→ **What is expected**
Every line from the beginning of the records below up to the one holding "What do you see at coordinates (631, 102)" should be quoted exactly; leave out the rest.

*** Opening of Records for this exercise ***

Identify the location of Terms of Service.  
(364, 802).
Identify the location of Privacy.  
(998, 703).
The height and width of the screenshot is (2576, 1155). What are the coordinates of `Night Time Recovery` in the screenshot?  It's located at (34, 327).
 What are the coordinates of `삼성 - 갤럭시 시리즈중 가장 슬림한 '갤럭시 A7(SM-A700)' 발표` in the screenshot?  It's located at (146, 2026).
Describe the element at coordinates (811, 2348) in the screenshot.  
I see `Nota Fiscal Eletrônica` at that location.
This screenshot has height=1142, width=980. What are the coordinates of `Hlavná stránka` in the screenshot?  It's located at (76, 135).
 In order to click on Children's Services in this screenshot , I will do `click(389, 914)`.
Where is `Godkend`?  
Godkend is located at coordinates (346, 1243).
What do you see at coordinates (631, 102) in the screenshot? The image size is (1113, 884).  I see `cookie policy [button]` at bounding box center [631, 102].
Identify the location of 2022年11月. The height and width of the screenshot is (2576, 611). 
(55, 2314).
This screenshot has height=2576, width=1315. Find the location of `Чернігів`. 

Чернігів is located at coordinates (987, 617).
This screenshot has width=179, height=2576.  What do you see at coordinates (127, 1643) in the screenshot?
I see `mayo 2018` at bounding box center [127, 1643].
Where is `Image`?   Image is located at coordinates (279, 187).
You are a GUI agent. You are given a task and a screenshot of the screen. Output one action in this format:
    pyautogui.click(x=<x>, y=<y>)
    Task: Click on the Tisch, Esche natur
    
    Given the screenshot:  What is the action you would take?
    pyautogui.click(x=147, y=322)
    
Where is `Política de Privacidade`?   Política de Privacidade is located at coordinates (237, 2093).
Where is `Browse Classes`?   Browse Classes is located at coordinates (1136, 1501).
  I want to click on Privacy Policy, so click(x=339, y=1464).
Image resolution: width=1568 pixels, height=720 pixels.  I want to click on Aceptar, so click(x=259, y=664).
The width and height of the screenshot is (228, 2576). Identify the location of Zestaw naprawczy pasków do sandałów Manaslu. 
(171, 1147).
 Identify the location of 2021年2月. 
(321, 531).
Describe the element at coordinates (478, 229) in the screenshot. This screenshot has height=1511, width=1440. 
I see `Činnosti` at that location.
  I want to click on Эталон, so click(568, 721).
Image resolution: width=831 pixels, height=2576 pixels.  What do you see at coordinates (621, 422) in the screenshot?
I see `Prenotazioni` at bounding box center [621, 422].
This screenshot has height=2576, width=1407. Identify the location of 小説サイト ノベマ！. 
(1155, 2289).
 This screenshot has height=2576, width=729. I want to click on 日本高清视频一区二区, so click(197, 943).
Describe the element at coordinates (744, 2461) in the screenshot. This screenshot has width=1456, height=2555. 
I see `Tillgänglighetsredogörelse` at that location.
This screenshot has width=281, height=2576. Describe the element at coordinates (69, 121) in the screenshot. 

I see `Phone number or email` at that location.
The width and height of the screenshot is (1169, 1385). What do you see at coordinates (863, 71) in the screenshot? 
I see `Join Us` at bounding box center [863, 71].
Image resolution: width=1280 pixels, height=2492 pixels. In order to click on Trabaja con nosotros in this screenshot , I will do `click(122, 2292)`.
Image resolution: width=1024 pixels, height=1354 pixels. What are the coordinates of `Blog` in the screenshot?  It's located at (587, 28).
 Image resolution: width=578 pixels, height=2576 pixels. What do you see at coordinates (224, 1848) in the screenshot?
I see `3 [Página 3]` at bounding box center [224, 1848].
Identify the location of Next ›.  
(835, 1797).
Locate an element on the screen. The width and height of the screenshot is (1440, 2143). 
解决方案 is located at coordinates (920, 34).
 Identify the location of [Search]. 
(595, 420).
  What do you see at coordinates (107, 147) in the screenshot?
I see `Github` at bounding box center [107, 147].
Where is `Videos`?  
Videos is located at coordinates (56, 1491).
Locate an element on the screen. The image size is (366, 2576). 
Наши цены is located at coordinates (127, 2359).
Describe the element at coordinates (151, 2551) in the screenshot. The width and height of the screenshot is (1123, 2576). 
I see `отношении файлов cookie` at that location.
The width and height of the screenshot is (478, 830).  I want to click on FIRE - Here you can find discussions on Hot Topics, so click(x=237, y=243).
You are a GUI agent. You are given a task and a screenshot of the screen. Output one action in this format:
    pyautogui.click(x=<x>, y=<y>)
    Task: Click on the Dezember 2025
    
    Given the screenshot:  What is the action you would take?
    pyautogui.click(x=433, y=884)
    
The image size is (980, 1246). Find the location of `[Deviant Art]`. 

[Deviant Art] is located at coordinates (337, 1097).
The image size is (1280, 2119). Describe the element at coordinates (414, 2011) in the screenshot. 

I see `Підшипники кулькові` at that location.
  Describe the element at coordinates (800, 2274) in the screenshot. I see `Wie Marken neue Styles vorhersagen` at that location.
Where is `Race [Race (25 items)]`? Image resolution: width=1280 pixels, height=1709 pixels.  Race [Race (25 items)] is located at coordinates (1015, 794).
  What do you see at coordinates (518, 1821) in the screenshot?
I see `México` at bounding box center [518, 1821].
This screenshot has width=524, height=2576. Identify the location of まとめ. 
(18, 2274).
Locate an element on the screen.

*** Close of Records for this exercise ***

→ **Task response**
Identify the location of Terms of Service.  
(364, 802).
Identify the location of Privacy.  
(998, 703).
The height and width of the screenshot is (2576, 1155). What are the coordinates of `Night Time Recovery` in the screenshot?  It's located at (34, 327).
 What are the coordinates of `삼성 - 갤럭시 시리즈중 가장 슬림한 '갤럭시 A7(SM-A700)' 발표` in the screenshot?  It's located at (146, 2026).
Describe the element at coordinates (811, 2348) in the screenshot.  
I see `Nota Fiscal Eletrônica` at that location.
This screenshot has height=1142, width=980. What are the coordinates of `Hlavná stránka` in the screenshot?  It's located at (76, 135).
 In order to click on Children's Services in this screenshot , I will do `click(389, 914)`.
Where is `Godkend`?  
Godkend is located at coordinates (346, 1243).
What do you see at coordinates (631, 102) in the screenshot? The image size is (1113, 884).  I see `cookie policy [button]` at bounding box center [631, 102].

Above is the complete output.